The loudspeakers 100, 120 of the present disclosure having two radiation devices 104, 106 may have several advantages. First, one radiation pattern from a secondary transducer 106 can make useful manipulations to a primary transducer 104 while sound output level being up to 20 dB below the primary transducer 104. This is particularly true in the fringes of the derived radiation pattern 118 where the primary radiation pattern 114 may be naturally attenuated and the secondary radiation pattern 116 can be used to either boost this area or attenuate the primary radiation pattern 114, depending on the requirement.

In one embodiment, the angular width of the radiation patterns 114, 116 in the primary plane may be different with different shapes.

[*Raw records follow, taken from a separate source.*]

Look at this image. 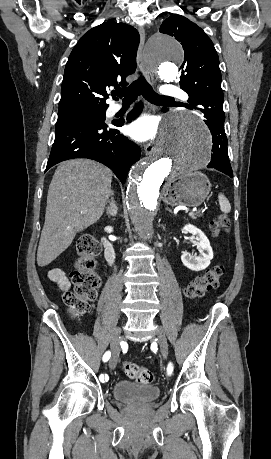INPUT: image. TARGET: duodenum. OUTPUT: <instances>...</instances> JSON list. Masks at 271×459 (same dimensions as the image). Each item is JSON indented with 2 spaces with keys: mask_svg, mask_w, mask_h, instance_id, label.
Masks as SVG:
<instances>
[{
  "mask_svg": "<svg viewBox=\"0 0 271 459\" xmlns=\"http://www.w3.org/2000/svg\"><path fill=\"white\" fill-rule=\"evenodd\" d=\"M102 243H103L104 249H105L106 261L108 262V264L113 265L115 263V260H116L115 248H114L113 244L111 243V241L106 237L102 238Z\"/></svg>",
  "mask_w": 271,
  "mask_h": 459,
  "instance_id": "duodenum-1",
  "label": "duodenum"
}]
</instances>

In this case, three very different shape combinations can exist: (1) the narrow pattern may be dominant and the wide pattern may be used to alter the fringes, either constructive or destructive; (2) the wide pattern may be dominant and the narrow pattern may be used to sharpen the pattern at a certain area; or (3) both radiation patterns may be used in tandem and major shape alteration occurs including lobe alteration, anti-lobe creation, and lobe steering—all manipulated by electronic filtering. It some frequencies, such as lower frequencies neither pattern may be the primary pattern and the first and second patterns used in tandem to achieve the derived radiation pattern.

Any acoustic device is frequency dependent due to the fact audible wavelengths vary by a factor of 1000. Loudspeaker design requires careful attention to frequency dependent behavior. In this way, the loudspeaker 100, 120 has four operable frequency design regions, each approximately one octave wide. FIG. 3-6 illustrate the frequency regions in which the derived radiation patterns from the dual-array transducers 104, 106 have the most impact.

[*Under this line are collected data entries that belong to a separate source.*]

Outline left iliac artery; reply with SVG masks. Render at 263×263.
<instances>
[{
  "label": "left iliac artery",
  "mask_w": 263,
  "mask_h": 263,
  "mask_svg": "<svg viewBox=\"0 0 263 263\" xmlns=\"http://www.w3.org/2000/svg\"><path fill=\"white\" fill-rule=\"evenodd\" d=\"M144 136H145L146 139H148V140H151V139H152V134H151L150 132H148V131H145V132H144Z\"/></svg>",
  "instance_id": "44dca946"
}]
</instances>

The most critical of these ranges may be the center frequency region 130. The center frequency region 130 may be the region with the most radiation pattern shape control and may be chosen for the application. The wavelength of the center frequency (λ_c) may be an important dimension in the loudspeaker design. For instance, an approximate distance d (FIG. 1) between the pair of radiation devices 104 may be chosen to be approximately 1.5λ_c, or one and a half times the center frequency wavelength. This may also establish the average dimension of each radiation device in the primary plane, also approximately 1.5λ_c. This may ensure good pattern control from each device in the center frequency range and a wide operational solid angle of pattern control. In one example, the center frequency may be approximately 4,000 Hz and the corresponding λ_c is approximately 5 inches.

One octave below the center frequency is a lower frequency region 132 where sound wavelengths grow large enough that each radiation device begins to lose pattern control capability. The loudspeaker 100, 120 of the present disclosure combat this phenomenon by alterations in the filtering to each of the pair of radiation devices 104, 106. In the lower frequency region 132, neither radiation device 104, 106 may serve as primary but both may be used in tandem. In this manner, the general control frequency may be extended a full octave while allowing for a much more gradual and controlled transition away from the engineered radiation pattern. Frequency control can be extended even further below the lower frequency region by proper system crossover design into the lower frequency device 122 in the loudspeaker 120.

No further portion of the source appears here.